Environment: : R Studio, Python, Tableau, C++, java, Networks, SQL Server 2012, 2014 and Oracle 10g, 11g
Confidential, Grand Rapids, MI.
Data Analyst
Responsibilities:
- Responsible for running Daily, Weekly, Monthly reports from both SQLServer and Oracle data warehouses.
- Developed various automated and customized reports along with improved template formats for various data metrics as part reporting.
- Worked with the marketing team and analyzed marketing data using Access/Excel and SQL tools to generate reports, tables, listings and graphs.
- Strong functional domain knowledge of data governance, data quality.
- Scrum master for two internal projects both involving automating various manual processes in AGILE mode to improve timely delivery and quality.
- Responsible for creating sales reporting metrics using Cognos across all markets (11 states) and providing with improvement solutions Networks which benefitted the individual market sales revenue.
- Strong Excel working knowledge on data mining, filtering, pivot tables, formulas and setting up database connection for automatic data refresh and to share point links as well.
- Experience conducting loads using Informatica tools and handled performance tuning of Informatica jobs.
- Extensively experience on data migration, extraction, data cleansing and data staging of operational sources using ETL (Informatica) processes.
- Analyzed different kinds of data from many systems using ad-hoc queries, SQL scripts, Cognos report designs and delivered various comparisons, trends, statistics, errors and suggestions.
- Maintained Change control process, conducted thorough analysis on various parameters, documented and presented the same to the reporting managers.
Environment: : ER Studio, Informatica Power Center 8.1/9.1, Power Connect/ Power exchange, Oracle 11 g, Mainframes, DB2 MS SQL Server 2008, SQL, PL/ SQL, XML, Windows NT 4.0, Tableau, Workday, SPSS, SAS, Business Objects, XML, Tableau, Unix Shell Scripting, Networks, Teradata, Netezza.

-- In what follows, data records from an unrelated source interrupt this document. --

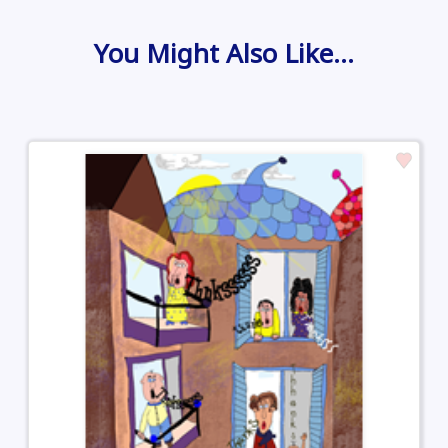
You Might Also Like…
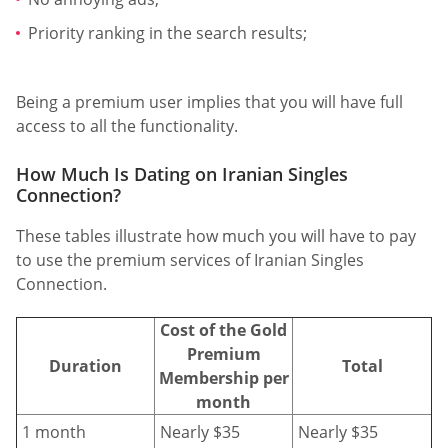
Priority ranking in the search results;
Being a premium user implies that you will have full
access to all the functionality.
How Much Is Dating on Iranian Singles
Connection?
These tables illustrate how much you will have to pay
to use the premium services of Iranian Singles
Connection.
Cost of the Gold
Premium
Duration
Total
Membership per
month
1 month
Nearly $35
Nearly $35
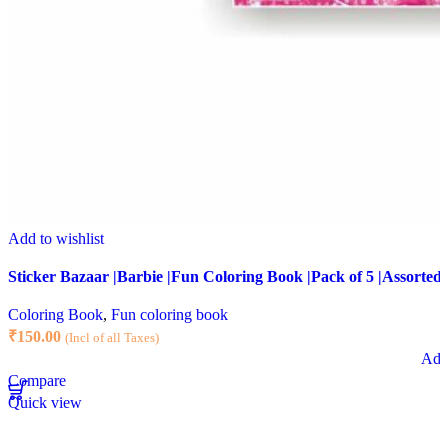
Add to wishlist
Sticker Bazaar |Barbie |Fun Coloring Book |Pack of 5 |Assorted 
Coloring Book
,
Fun coloring book
₹
150.00
(Incl of all Taxes)
Add 
Compare
Quick view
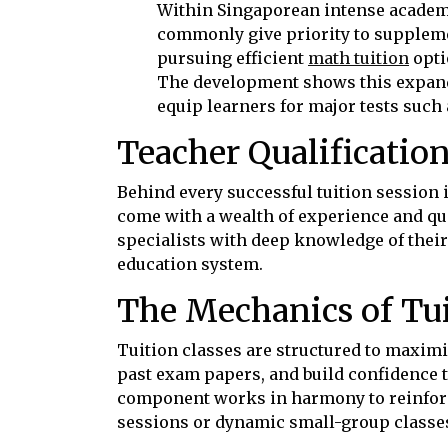
Within Singaporean intense academi
commonly give priority to suppleme
pursuing efficient
math tuition
opti
The development shows this expand
equip learners for major tests such
Teacher Qualificatio
Behind every successful tuition session 
come with a wealth of experience and qua
specialists with deep knowledge of their
education system.
The Mechanics of Tui
Tuition classes are structured to maxim
past exam papers, and build confidence 
component works in harmony to reinfor
sessions or dynamic small-group classes,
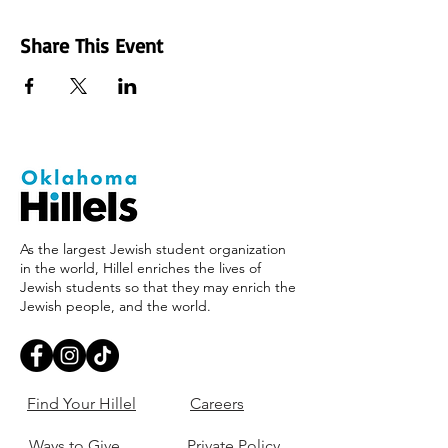
Share This Event
As the largest Jewish student organization
in the world, Hillel enriches the lives of
Jewish students so that they may enrich the
Jewish people, and the world.
Find Your Hillel
Careers
Ways to Give
Private Policy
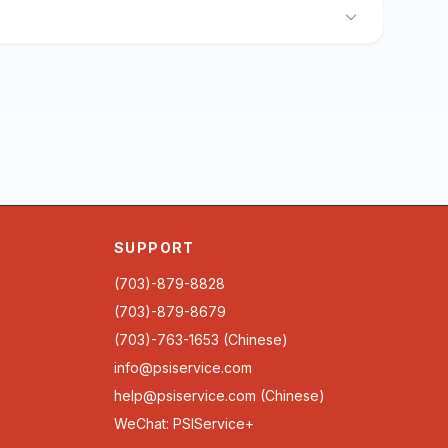
SUPPORT
(703)-879-8828
(703)-879-8679
(703)-763-1653 (Chinese)
info@psiservice.com
help@psiservice.com
(Chinese)
WeChat: PSIService+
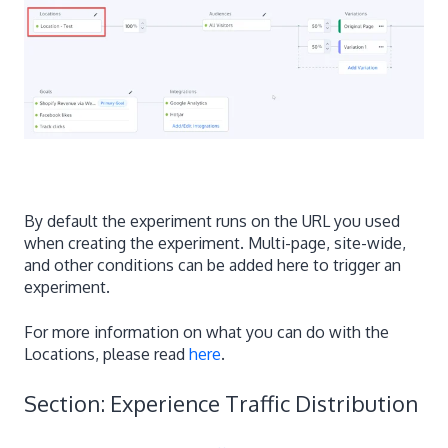
By default the experiment runs on the URL you used
when creating the experiment. Multi-page, site-wide,
and other conditions can be added here to trigger an
experiment.
For more information on what you can do with the
Locations, please read
here
.
Section: Experience Traffic Distribution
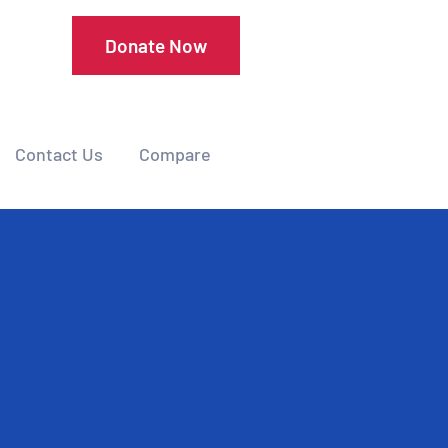
Donate Now
Contact Us
Compare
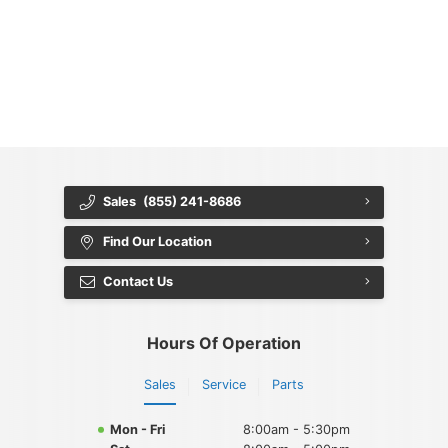
{{ cookieBannerContent.titles.mainTitle }}
{{ cookieBannerContent.bannerMessage }}
{{ cookieBannerContent.buttonLabels.acceptAll }}
{{ cookieBannerContent.buttonLabels.rejectAll }}
{{ cookieBannerContent.buttonLabels.cookieSettings }}
{{ cookieBannerContent.buttonLabels.cookieSettings }}
Sales
(855) 241-8686
Find Our Location
Contact Us
Hours Of Operation
Sales
Service
Parts
Mon - Fri
8:00am - 5:30pm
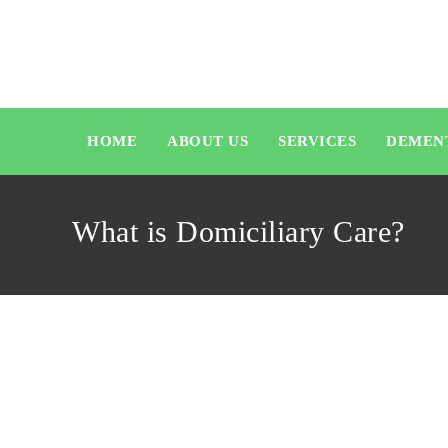
HOME
ABOUT US
SERVICES
DEMEN
What is Domiciliary Care?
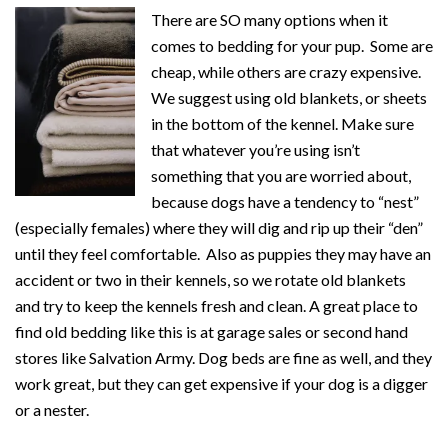
There are SO many options when it
comes to bedding for your pup. Some are
cheap, while others are crazy expensive.
We suggest using old blankets, or sheets
in the bottom of the kennel. Make sure
that whatever you’re using isn’t
something that you are worried about,
because dogs have a tendency to “nest”
(especially females) where they will dig and rip up their “den”
until they feel comfortable. Also as puppies they may have an
accident or two in their kennels, so we rotate old blankets
and try to keep the kennels fresh and clean. A great place to
find old bedding like this is at garage sales or second hand
stores like Salvation Army. Dog beds are fine as well, and they
work great, but they can get expensive if your dog is a digger
or a nester.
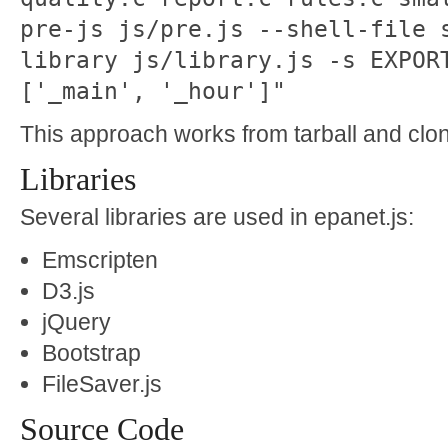
pre-js js/pre.js --shell-file 
library js/library.js -s EXPOR
['_main', '_hour']"
This approach works from tarball and clone
Libraries
Several libraries are used in epanet.js:
Emscripten
D3.js
jQuery
Bootstrap
FileSaver.js
Source Code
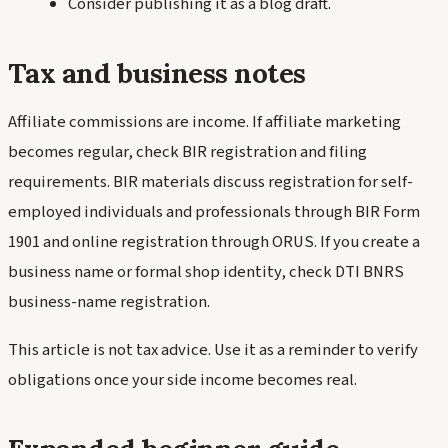
Consider publishing it as a blog draft.
Tax and business notes
Affiliate commissions are income. If affiliate marketing
becomes regular, check BIR registration and filing
requirements. BIR materials discuss registration for self-
employed individuals and professionals through BIR Form
1901 and online registration through ORUS. If you create a
business name or formal shop identity, check DTI BNRS
business-name registration.
This article is not tax advice. Use it as a reminder to verify
obligations once your side income becomes real.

Confidential, Bay Harbor Island, FL
Data Analyst
Responsibilities:
- Worked as part of a team that developed Machine Learning models using Natural Language Processing using Python Sklearn to provide insights on the fraudulent claims and recommending ac- tionable insights.
- Created new database objects like Procedures , Functions , Packages , Triggers , Indexes and Views using T-SQL in Development and Production environment for SQLServer2000
- Actively participated in gathering of Requirement and System Specification.
- Developed SQL Queries to fetch complex data from different tables in remote databases using joins, database links and formatted the results into reports and kept logs
- Strong Understanding of Agile Data Warehouse Development.
- Worked on complex T-SQL statements, and implemented various codes and functions.
- Installed, authored, and managed reports using SQLServer2005 Reporting Services
- Wrote Transact SQL utilities to generate table insert and update statements.
- Developed and optimized database structures , stored procedures , DDL triggers and user-defined functions.
- Implemented new T-SQL features added in SQLServer2005 that are Error handling through TRY- CATCH statement, CommonTableExpression (CTE).
- Created Stored Procedures to transform the data and worked extensively in T-SQL for various needs of the transformations while loading the data .
- Participated in developing prototype modeling and communicated results to the requesting individuals.
Environment: Statistical Modeling, Machine Learning, NLP, Python, Sklearn, Gensis, Pandas, PySpark, R,Mat- plotlib, SAS, Seaborn, Tableau, Power BI, SQL.